(Stored items)
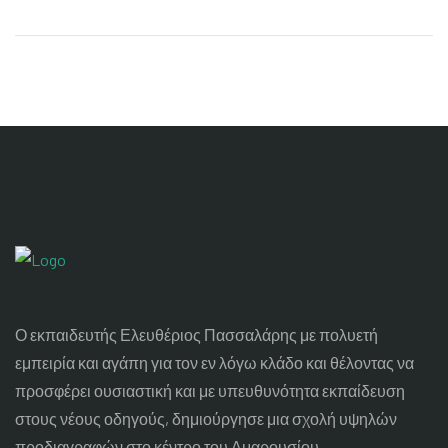
Ο εκπαιδευτής Ελευθέριος Πασσαλάρης με πολυετή
εμπειρία και αγάπη για τον εν λόγω κλάδο και θέλοντας να
προσφέρει ουσιαστική και με υπευθυνότητα εκπαίδευση
στους νέους οδηγούς, δημιούργησε μια σχολή υψηλών
προδιαγραφών στο κέντρο του Αμαρουσίου.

Task description. Take the line containing "εμπειρία και αγάπη" as the first line and the last line of the data above as the final one. Write out these lines and all between them exactly.

Result of this exercise.
εμπειρία και αγάπη για τον εν λόγω κλάδο και θέλοντας να
προσφέρει ουσιαστική και με υπευθυνότητα εκπαίδευση
στους νέους οδηγούς, δημιούργησε μια σχολή υψηλών
προδιαγραφών στο κέντρο του Αμαρουσίου.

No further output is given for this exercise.